I conclude that no extended discussion is necessary. The CEO may have accused individual MMIC officers and directors of wrongful conduct, but never did he make a claim against any officer or director for relief. His administrative claims with the MHRC and EEOC listed only MMIC; his detailed statement of charge was focused on MMIC; his federal lawsuit sued only MMIC. The fact that his prayer for relief sought injunctive relief against "MMIC, its agents, employees, and successors" does not alter that conclusion. That is boilerplate language always used in an injunction against a corporation. Likewise, the fact that the settlement included not only MMIC, but also "its officers, agents, employees, attorneys, and members of the Board of Directors, successors, affiliates, subsidiaries and insurers, and any and all other persons, firms and corporations employed by or acting as agents of MMIC" is no more than boilerplate settlement language. It is customary to try to extend the reach of a settlement as far as possible. The effort, when successful as here, does not alter the fact that the CEO never made a claim against any officers and directors.

This outcome is consistent with the purpose of a Directors and Officers policy, to give those persons insurance coverage to protect them from personal liability. 9A Lee R. Russ & Thomas F. Segalla, Couch on Insurance § 131:30 (3d ed. 1995) ("[A]n explosion in litigation against corporate officers and directors made liability coverage a necessity, and corporations wanted to be able to provide such coverage for their officials so that the top candidates for office would not be discouraged by the threat of litigation.").

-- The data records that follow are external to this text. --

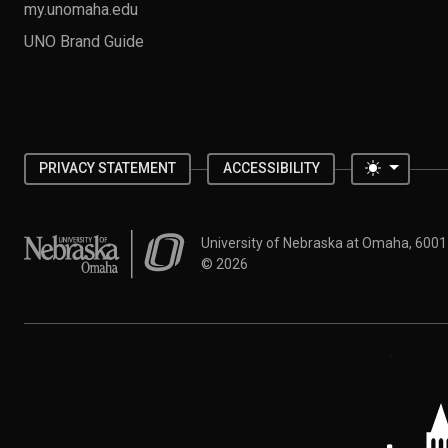
my.unomaha.edu
UNO Brand Guide
Toggle 
PRIVACY STATEMENT
ACCESSIBILITY
University of Nebraska at Omaha
University of Nebraska at Omaha, 600
©
2026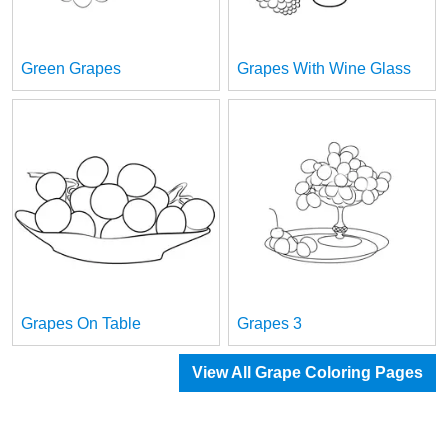
Green Grapes
Grapes With Wine Glass
Grapes On Table
Grapes 3
View All Grape Coloring Pages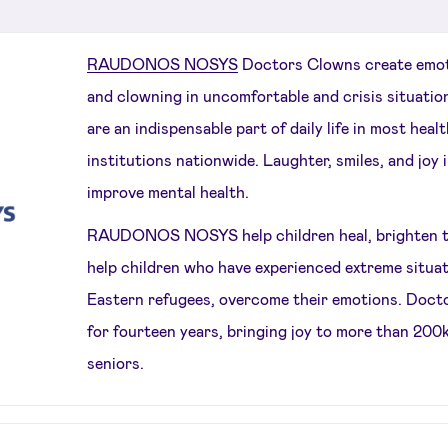
RAUDONOS NOSYS
Doctors Clowns create emot
and clowning in uncomfortable and crisis situatio
are an indispensable part of daily life in most heal
institutions nationwide. Laughter, smiles, and joy
improve mental health.
RAUDONOS NOSYS help children heal, brighten the 
help children who have experienced extreme situat
Eastern refugees, overcome their emotions. Doct
for fourteen years, bringing joy to more than 200
seniors.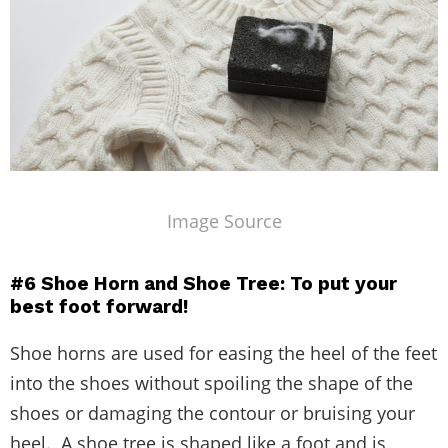
Image Source
#6 Shoe Horn and Shoe Tree: To put your
best foot forward!
Shoe horns are used for easing the heel of the feet
into the shoes without spoiling the shape of the
shoes or damaging the contour or bruising your
heel. A shoe tree is shaped like a foot and is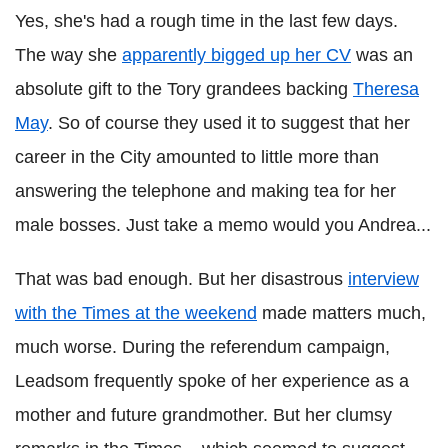
Yes, she's had a rough time in the last few days.
The way she
apparently bigged up her CV
was an
absolute gift to the Tory grandees backing
Theresa
May
. So of course they used it to suggest that her
career in the City amounted to little more than
answering the telephone and making tea for her
male bosses. Just take a memo would you Andrea...
That was bad enough. But her disastrous
interview
with the Times at the weekend
made matters much,
much worse. During the referendum campaign,
Leadsom frequently spoke of her experience as a
mother and future grandmother. But her clumsy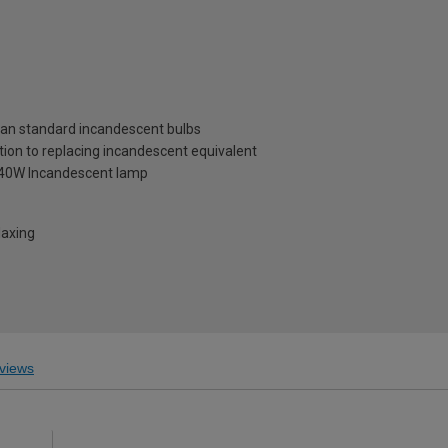
than standard incandescent bulbs
tion to replacing incandescent equivalent
a 40W Incandescent lamp
laxing
views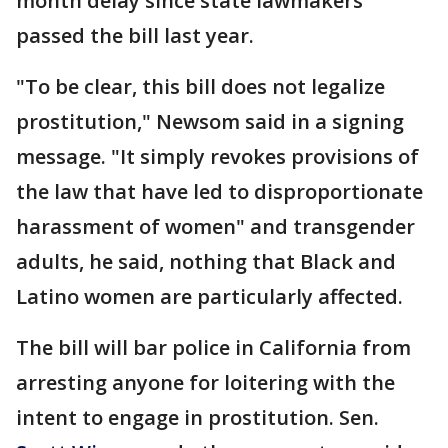
month delay since state lawmakers
passed the bill last year.
"To be clear, this bill does not legalize
prostitution," Newsom said in a signing
message. "It simply revokes provisions of
the law that have led to disproportionate
harassment of women" and transgender
adults, he said, nothing that Black and
Latino women are particularly affected.
The bill will bar police in California from
arresting anyone for loitering with the
intent to engage in prostitution. Sen.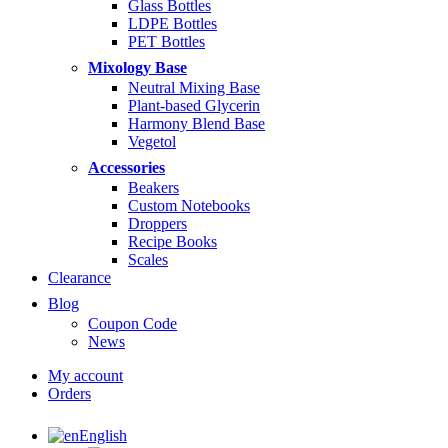
Glass Bottles
LDPE Bottles
PET Bottles
Mixology Base
Neutral Mixing Base
Plant-based Glycerin
Harmony Blend Base
Vegetol
Accessories
Beakers
Custom Notebooks
Droppers
Recipe Books
Scales
Clearance
Blog
Coupon Code
News
My account
Orders
English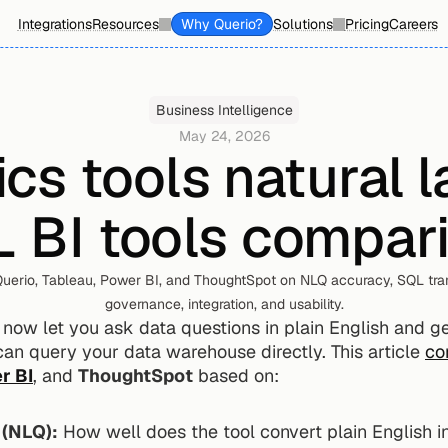
Integrations
Resources
Why Querio?
Solutions
Pricing
Careers
Business Intelligence
May 24, 2026
ics tools natural 
 BI tools compar
erio, Tableau, Power BI, and ThoughtSpot on NLQ accuracy, SQL tran
governance, integration, and usability.
now let you ask data questions in plain English and get
can query your data warehouse directly. This article 
co
r BI
, and 
ThoughtSpot
 based on:
 (NLQ):
 How well does the tool convert plain English 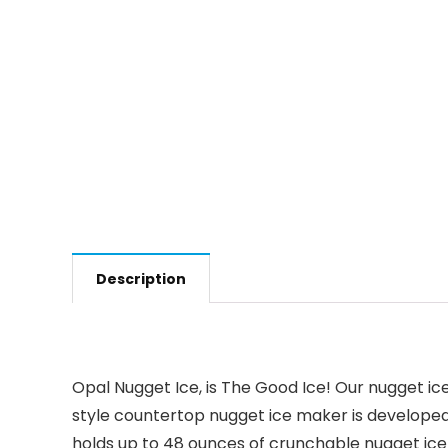
Description
Opal Nugget Ice, is The Good Ice! Our nugget ic
style countertop nugget ice maker is developed
holds up to 48 ounces of crunchable nugget ice –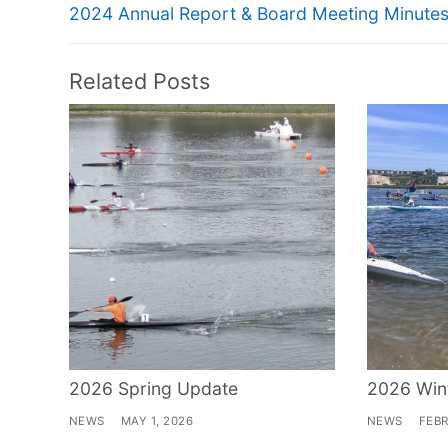
navigation
Previous
2024 Annual Report & Board Meeting Minute
post:
Related Posts
2026 Spring Update
2026 Win
NEWS
MAY 1, 2026
NEWS
FEBR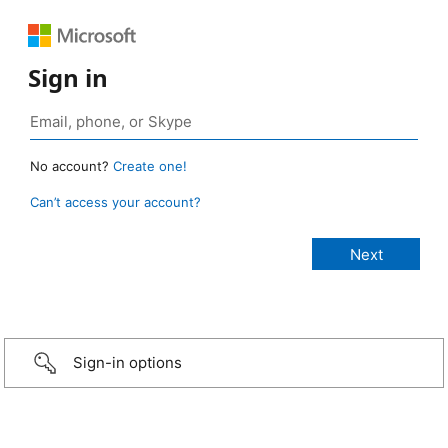
Sign in
No account?
Create one!
Can’t access your account?
Sign-in options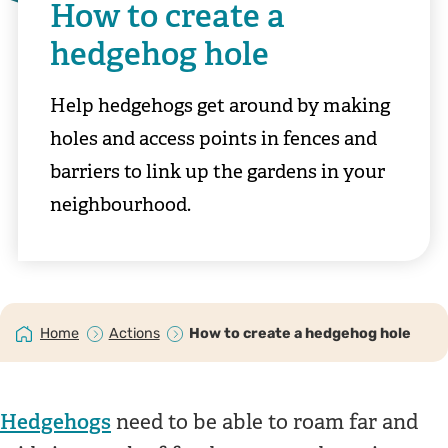
How to create a
hedgehog hole
Help hedgehogs get around by making
holes and access points in fences and
barriers to link up the gardens in your
neighbourhood.
Home
Actions
How to create a hedgehog hole
Hedgehogs
need to be able to roam far and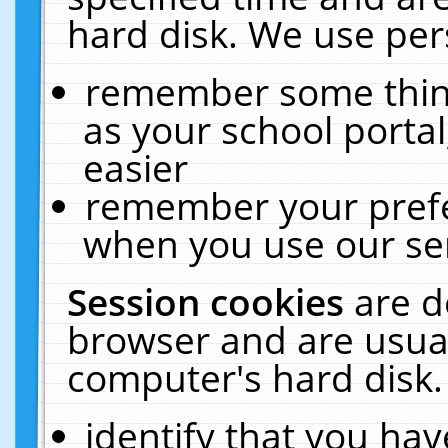
hard disk. We use pers
remember some thing
as your school portal
easier
remember your prefe
when you use our ser
Session cookies
are d
browser and are usual
computer's hard disk.
identify that you hav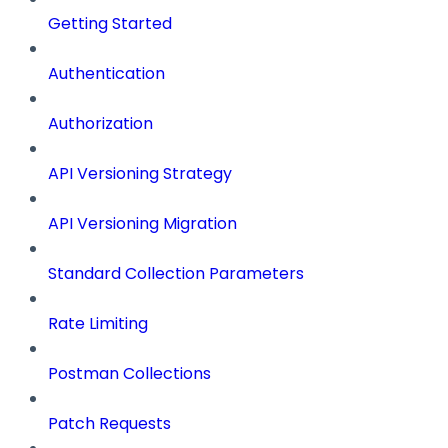
Getting Started
Authentication
Authorization
API Versioning Strategy
API Versioning Migration
Standard Collection Parameters
Rate Limiting
Postman Collections
Patch Requests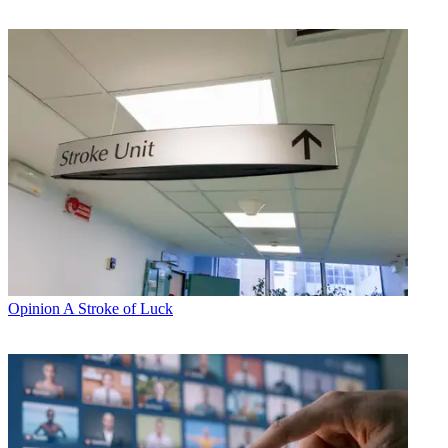
Opinion
A Stroke of Luck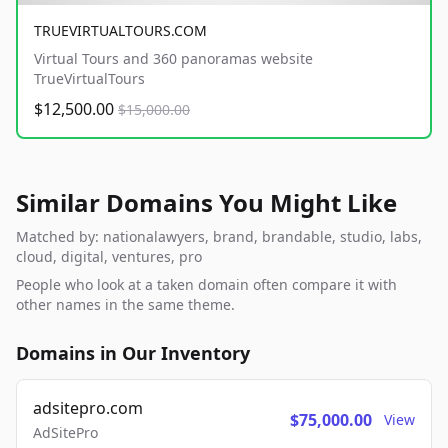
TRUEVIRTUALTOURS.COM
Virtual Tours and 360 panoramas website
TrueVirtualTours
$12,500.00
$15,000.00
Similar Domains You Might Like
Matched by: nationalawyers, brand, brandable, studio, labs,
cloud, digital, ventures, pro
People who look at a taken domain often compare it with
other names in the same theme.
Domains in Our Inventory
adsitepro.com
$75,000.00
View
AdSitePro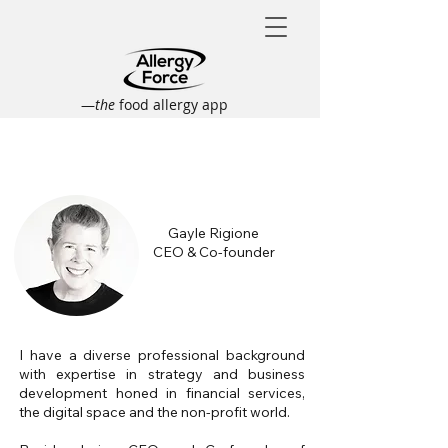
—
the
food allergy app
Gayle Rigione
CEO & Co-founder
I have a diverse professional background
with expertise in strategy and business
development honed in financial services,
the digital space and the non-profit world.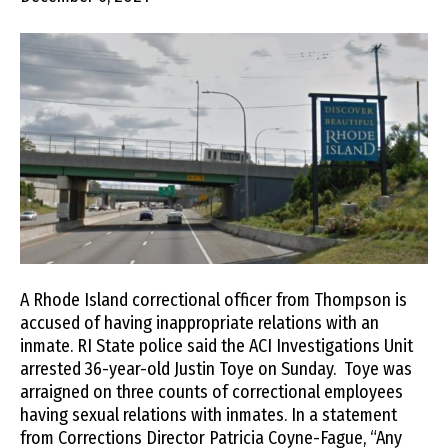
A Rhode Island correctional officer from Thompson is
accused of having inappropriate relations with an
inmate. RI State police said the ACI Investigations Unit
arrested 36-year-old Justin Toye on Sunday. Toye was
arraigned on three counts of correctional employees
having sexual relations with inmates. In a statement
from Corrections Director Patricia Coyne-Fague, “Any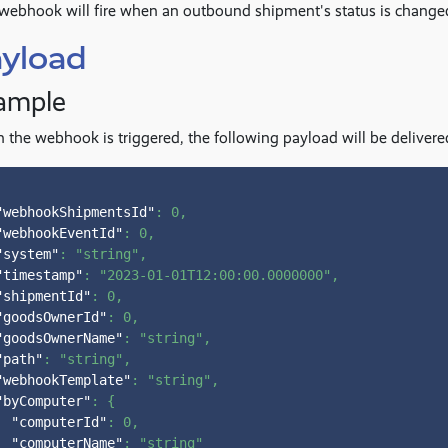
webhook will fire when an outbound shipment's status is change
yload
ample
the webhook is triggered, the following payload will be deliver
"webhookShipmentsId"
:
0
,
"webhookEventId"
:
0
,
"system"
:
"string"
,
"timestamp"
:
"2023-01-01T12:00:00.0000000"
,
"shipmentId"
:
0
,
"goodsOwnerId"
:
0
,
"goodsOwnerName"
:
"string"
,
"path"
:
"string"
,
"webhookTemplate"
:
"string"
,
"byComputer"
:
{
"computerId"
:
0
,
"computerName"
:
"string"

It is also consistent with the general caselaw from other jurisdictions, although I recognize that actual policy language may not always be identical. Caterpillar, Inc. v. Great Am. Ins. Co., 62 F.3d 955, 957 n. 1 (7th Cir.1995) ("D & O policies, which first became popular in the 1960s, protect directors and officers from the potential liability they might incur in performing their duties, thereby encouraging better directors and officers to accept responsibilities and allowing them to take management risks they might not otherwise take."); Bodewes v. Ulico Cas. Co., 336 F. Supp. 2d 263, 270 (W.D.N.Y.2004) ("[A] `Directors and Officers' (`D & O') policy[ ] typically provides indemnification coverage to protect directors and officers from personal liability resulting from business decisions.").

CONCLUSION

On the cross-motions for summary judgment, I conclude that there is no coverage. Therefore, I GRANT the defendant insurer's motion and DENY the plaintiff insured's motion.

SO ORDERED.

NOTES

[1] MMIC agrees that the other two operative provisions, (A) and (C), are not applicable. Pl./Countercl. Def.'s Mot. for Summ. J. at 12 n. 4 (Docket Item 25).

[2] Because the parties both treat this as the applicable insuring provision, I do the same. There is some difficulty in fit, however, because there is no suggestion that MMIC paid any indemnification to any officer or director. The language of (A) initially appears more pertinent ("The Insurer shall pay on behalf of the Insured Persons Loss resulting from a Claim . . . made against the Insured Persons") until one reaches the exception clause ("except for Loss which the Company is permitted or required to pay on behalf of the Insured Persons as Indemnification"). See Pl.'s SMF ¶ 19; Def.'s Opposing SMF ¶ 19. In any event, the result is the same under either clause.